= Requirement =
Through the last line of the entries, please copy every line exactly, starting with the one that contains "Indonesia Tingkatkan Upaya".

= Data under study =
▽
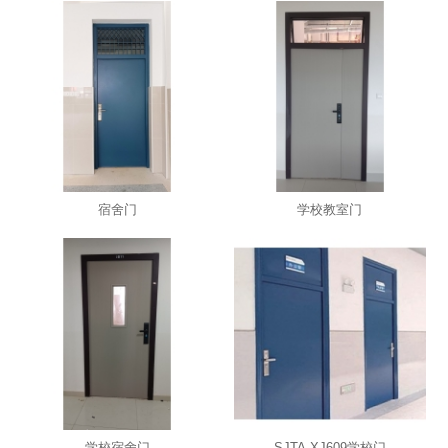
宿舍门
学校教室门
学校宿舍门
SJTA-XJ609学校门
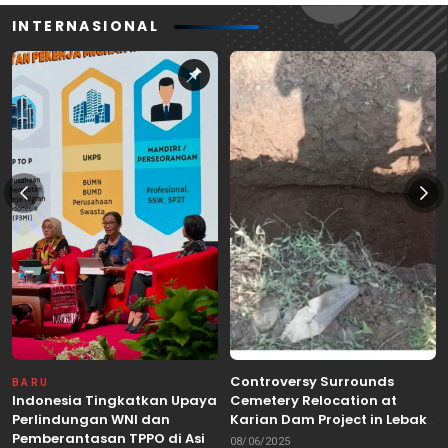
INTERNASIONAL
Controversy Surrounds
BARU
Indonesia Tingkatkan Upaya
Cemetery Relocation at
Perlindungan WNI dan
Karian Dam Project in Lebak,
Pemberantasan TPPO di Asia
Banten
08/06/2025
△
= Answer space =
Indonesia Tingkatkan Upaya
Cemetery Relocation at
Perlindungan WNI dan
Karian Dam Project in Lebak,
Pemberantasan TPPO di Asia
Banten
08/06/2025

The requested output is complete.